- Aim of the exercise:
Copy exactly the lines of the data below that run from the line holding "Rehe oder Wildschweine" through the line holding "Autobahn kaum möglich", both ends included.

Dataset entries
□ □ □ □ □

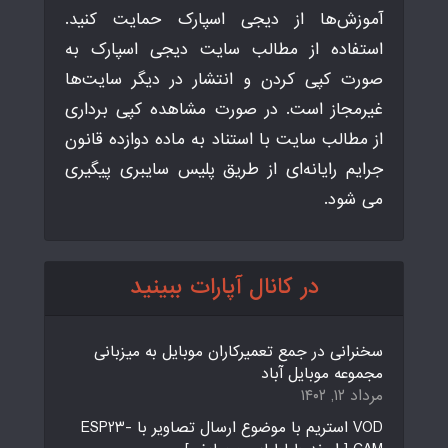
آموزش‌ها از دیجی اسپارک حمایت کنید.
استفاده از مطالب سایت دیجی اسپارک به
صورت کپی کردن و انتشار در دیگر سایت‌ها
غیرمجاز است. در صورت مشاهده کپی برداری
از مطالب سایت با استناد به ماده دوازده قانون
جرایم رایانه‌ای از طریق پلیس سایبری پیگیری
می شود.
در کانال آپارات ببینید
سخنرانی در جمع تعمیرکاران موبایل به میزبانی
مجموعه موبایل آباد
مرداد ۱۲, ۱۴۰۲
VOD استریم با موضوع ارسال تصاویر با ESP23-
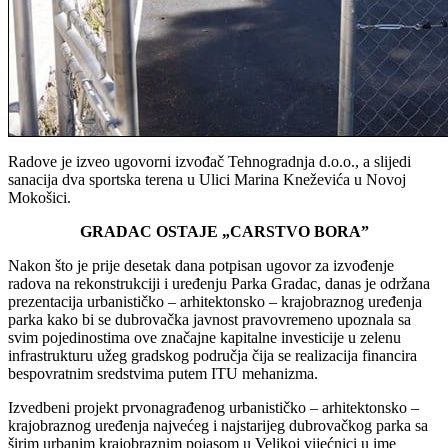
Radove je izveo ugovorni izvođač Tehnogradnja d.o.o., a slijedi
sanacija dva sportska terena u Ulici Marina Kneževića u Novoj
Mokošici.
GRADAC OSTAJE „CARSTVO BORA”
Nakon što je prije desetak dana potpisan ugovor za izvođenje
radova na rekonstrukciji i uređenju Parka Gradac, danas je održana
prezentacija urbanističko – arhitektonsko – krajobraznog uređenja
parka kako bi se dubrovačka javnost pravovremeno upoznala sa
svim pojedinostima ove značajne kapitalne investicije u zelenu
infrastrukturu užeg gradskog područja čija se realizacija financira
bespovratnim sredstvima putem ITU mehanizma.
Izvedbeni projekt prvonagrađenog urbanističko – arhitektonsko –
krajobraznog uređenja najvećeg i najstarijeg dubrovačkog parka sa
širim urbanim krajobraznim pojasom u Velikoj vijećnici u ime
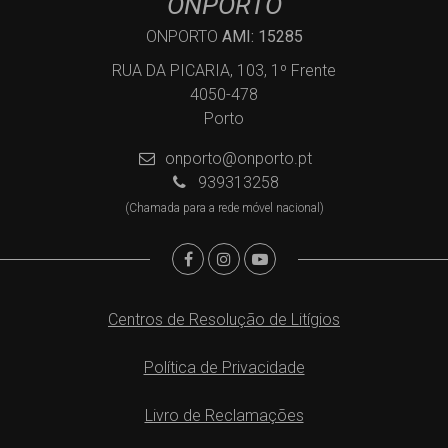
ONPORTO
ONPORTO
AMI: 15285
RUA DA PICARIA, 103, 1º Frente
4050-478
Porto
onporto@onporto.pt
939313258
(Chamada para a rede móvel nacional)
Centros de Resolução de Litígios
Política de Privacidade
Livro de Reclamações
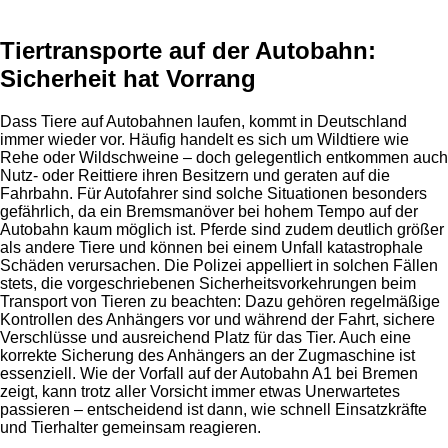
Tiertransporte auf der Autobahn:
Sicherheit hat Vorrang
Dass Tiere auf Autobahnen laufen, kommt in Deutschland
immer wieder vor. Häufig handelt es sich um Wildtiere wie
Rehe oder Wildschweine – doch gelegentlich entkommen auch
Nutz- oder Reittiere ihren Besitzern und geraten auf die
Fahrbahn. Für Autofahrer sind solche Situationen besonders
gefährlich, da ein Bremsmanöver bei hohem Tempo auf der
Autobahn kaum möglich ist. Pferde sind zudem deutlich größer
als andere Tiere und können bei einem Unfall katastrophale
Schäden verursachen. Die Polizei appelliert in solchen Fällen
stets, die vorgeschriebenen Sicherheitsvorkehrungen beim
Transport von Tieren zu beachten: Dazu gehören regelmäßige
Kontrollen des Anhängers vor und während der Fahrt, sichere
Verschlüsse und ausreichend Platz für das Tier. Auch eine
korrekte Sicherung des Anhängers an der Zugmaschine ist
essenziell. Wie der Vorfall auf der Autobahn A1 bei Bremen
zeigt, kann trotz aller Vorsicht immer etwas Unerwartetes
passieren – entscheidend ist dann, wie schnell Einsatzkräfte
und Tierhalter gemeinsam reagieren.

□ □ □ □ □

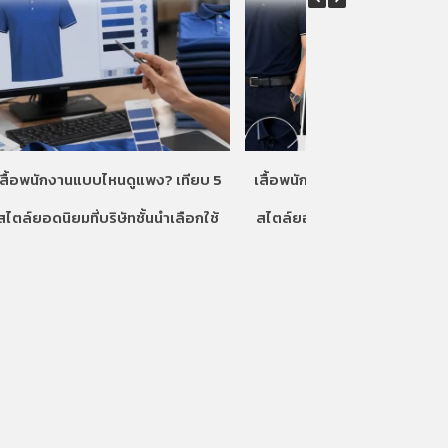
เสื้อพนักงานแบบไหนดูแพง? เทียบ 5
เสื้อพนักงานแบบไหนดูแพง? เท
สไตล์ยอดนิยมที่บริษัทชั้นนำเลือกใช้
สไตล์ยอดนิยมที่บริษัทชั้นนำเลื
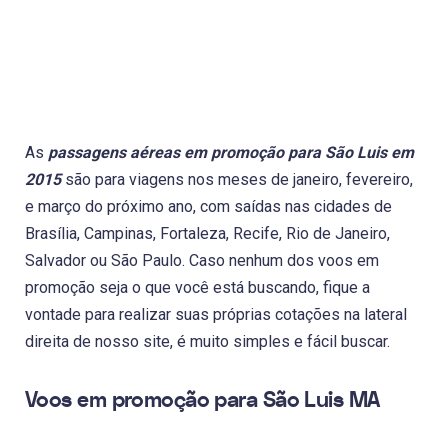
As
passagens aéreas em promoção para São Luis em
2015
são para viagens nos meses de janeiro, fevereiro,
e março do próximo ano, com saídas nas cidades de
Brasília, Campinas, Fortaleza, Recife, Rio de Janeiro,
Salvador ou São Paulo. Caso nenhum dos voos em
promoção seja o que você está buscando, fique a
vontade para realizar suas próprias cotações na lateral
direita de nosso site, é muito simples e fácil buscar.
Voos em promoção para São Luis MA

□ □ □ □ □

- Solution to the problem:
Rehe oder Wildschweine – doch gelegentlich entkommen auch
Nutz- oder Reittiere ihren Besitzern und geraten auf die
Fahrbahn. Für Autofahrer sind solche Situationen besonders
gefährlich, da ein Bremsmanöver bei hohem Tempo auf der
Autobahn kaum möglich ist. Pferde sind zudem deutlich größer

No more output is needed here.